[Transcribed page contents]
╔══

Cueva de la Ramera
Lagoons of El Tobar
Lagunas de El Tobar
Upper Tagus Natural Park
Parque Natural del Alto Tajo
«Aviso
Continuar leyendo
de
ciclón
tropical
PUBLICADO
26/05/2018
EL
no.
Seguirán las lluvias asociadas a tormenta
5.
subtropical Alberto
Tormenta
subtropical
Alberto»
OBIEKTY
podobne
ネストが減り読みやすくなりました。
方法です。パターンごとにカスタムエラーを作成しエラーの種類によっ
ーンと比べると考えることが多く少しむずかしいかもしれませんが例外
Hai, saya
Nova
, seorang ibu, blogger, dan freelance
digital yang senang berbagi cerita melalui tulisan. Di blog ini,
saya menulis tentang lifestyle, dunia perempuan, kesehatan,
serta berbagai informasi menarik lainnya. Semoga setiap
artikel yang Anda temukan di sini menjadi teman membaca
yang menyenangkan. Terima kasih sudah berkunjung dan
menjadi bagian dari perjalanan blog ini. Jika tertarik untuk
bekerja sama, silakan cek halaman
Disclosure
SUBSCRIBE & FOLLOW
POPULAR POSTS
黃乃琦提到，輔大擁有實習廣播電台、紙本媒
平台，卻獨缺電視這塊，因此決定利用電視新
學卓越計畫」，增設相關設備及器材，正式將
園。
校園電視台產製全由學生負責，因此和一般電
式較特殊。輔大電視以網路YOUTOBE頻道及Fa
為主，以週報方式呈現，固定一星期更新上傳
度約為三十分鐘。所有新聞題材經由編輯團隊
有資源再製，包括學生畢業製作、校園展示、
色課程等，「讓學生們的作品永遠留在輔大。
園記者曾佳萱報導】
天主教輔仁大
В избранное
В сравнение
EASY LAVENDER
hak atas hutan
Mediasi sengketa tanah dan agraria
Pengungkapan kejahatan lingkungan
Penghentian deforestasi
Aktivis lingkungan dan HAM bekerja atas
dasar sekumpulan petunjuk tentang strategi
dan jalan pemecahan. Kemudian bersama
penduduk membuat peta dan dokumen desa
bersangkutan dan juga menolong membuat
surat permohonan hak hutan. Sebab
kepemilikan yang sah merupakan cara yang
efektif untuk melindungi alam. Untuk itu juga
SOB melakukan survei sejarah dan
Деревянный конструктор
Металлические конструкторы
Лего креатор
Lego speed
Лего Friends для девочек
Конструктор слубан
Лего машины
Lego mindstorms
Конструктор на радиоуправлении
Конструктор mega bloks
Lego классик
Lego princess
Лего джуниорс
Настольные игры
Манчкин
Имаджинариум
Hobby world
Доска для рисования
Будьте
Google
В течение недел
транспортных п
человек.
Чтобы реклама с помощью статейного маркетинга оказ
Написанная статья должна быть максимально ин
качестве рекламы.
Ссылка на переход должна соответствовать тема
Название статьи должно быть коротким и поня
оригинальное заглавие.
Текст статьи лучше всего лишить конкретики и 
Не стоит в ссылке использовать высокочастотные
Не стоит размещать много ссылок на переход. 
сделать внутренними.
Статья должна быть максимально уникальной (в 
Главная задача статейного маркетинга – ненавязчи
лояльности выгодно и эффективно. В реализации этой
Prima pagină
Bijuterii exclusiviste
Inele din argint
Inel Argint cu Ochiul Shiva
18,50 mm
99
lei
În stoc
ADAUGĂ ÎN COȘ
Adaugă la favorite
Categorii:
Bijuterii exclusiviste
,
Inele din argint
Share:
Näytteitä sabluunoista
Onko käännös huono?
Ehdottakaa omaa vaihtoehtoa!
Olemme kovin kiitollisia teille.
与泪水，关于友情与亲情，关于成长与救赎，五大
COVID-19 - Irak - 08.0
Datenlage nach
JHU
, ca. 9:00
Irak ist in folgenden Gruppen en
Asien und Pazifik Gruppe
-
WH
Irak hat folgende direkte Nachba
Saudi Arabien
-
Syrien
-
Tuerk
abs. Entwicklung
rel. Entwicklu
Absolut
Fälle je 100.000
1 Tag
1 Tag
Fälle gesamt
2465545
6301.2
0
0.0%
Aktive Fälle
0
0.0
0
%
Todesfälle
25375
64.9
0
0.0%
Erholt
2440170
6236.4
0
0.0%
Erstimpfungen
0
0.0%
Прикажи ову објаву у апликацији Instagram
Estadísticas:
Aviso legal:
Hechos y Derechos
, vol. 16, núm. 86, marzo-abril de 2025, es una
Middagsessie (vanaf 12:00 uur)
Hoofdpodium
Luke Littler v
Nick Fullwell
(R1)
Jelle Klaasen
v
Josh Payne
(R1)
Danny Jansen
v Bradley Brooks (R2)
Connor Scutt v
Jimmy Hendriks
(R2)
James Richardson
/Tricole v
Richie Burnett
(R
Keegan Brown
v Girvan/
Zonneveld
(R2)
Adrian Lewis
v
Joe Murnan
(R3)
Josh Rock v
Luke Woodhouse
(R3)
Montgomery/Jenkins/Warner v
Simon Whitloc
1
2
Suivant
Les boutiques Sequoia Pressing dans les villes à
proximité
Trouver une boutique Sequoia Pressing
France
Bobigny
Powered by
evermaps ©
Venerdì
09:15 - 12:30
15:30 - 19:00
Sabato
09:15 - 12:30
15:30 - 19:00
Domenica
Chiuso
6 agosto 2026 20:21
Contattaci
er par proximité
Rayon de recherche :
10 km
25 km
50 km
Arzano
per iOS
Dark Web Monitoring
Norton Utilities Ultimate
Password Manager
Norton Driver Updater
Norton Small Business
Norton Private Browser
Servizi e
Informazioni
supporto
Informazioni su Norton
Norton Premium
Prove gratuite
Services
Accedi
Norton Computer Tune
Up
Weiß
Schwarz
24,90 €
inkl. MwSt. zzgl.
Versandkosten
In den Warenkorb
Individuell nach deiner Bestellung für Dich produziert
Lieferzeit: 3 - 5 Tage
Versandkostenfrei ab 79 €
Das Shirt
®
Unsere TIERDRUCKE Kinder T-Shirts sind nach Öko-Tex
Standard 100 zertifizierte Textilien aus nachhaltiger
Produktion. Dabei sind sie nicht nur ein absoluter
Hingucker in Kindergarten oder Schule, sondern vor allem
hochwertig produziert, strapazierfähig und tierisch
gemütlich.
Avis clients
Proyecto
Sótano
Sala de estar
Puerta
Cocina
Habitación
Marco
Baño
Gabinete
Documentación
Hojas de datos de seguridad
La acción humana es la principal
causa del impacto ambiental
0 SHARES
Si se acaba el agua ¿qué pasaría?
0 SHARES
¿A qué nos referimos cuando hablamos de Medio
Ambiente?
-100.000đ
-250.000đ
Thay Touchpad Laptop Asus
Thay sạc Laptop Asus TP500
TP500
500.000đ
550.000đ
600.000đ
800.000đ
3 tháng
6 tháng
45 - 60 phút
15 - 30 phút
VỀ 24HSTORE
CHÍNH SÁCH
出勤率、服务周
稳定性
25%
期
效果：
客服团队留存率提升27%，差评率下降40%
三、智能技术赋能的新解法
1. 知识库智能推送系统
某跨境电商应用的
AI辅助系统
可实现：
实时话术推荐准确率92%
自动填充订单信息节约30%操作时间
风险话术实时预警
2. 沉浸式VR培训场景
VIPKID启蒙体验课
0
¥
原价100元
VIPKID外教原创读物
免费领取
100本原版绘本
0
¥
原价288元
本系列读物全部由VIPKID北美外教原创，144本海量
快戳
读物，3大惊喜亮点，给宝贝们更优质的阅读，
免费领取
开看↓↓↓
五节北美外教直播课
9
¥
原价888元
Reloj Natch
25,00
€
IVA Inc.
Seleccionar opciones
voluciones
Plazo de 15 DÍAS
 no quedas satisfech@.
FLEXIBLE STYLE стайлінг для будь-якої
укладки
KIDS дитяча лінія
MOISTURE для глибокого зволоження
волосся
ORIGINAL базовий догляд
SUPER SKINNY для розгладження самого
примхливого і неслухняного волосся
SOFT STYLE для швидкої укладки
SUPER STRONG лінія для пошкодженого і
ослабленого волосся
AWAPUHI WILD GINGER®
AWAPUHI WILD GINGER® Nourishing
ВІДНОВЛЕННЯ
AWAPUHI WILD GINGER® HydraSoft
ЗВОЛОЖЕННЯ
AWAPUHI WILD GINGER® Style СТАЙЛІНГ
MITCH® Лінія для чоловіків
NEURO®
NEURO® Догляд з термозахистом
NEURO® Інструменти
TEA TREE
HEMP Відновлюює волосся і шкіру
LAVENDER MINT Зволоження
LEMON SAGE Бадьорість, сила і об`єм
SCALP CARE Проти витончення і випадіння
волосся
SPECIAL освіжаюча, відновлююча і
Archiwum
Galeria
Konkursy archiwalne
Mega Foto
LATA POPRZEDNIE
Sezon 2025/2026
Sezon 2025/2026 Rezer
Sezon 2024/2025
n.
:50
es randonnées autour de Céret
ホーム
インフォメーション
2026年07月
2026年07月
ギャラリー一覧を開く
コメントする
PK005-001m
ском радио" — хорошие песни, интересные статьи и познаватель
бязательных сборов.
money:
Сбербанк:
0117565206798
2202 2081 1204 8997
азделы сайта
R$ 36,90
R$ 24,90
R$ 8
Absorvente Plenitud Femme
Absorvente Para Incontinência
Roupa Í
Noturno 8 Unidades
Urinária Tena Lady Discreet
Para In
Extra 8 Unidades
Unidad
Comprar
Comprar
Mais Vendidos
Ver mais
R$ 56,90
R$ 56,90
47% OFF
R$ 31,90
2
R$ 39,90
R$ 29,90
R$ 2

╚══

Exercise aim:
Quote in full each line from the top of the records above through the line with "yang menyenangkan. Terima"; stop after that line.

Answer to this task:
Cueva de la Ramera
Lagoons of El Tobar
Lagunas de El Tobar
Upper Tagus Natural Park
Parque Natural del Alto Tajo
«Aviso
Continuar leyendo
de
ciclón
tropical
PUBLICADO
26/05/2018
EL
no.
Seguirán las lluvias asociadas a tormenta
5.
subtropical Alberto
Tormenta
subtropical
Alberto»
OBIEKTY
podobne
ネストが減り読みやすくなりました。
方法です。パターンごとにカスタムエラーを作成しエラーの種類によっ
ーンと比べると考えることが多く少しむずかしいかもしれませんが例外
Hai, saya
Nova
, seorang ibu, blogger, dan freelance
digital yang senang berbagi cerita melalui tulisan. Di blog ini,
saya menulis tentang lifestyle, dunia perempuan, kesehatan,
serta berbagai informasi menarik lainnya. Semoga setiap
artikel yang Anda temukan di sini menjadi teman membaca
yang menyenangkan. Terima kasih sudah berkunjung dan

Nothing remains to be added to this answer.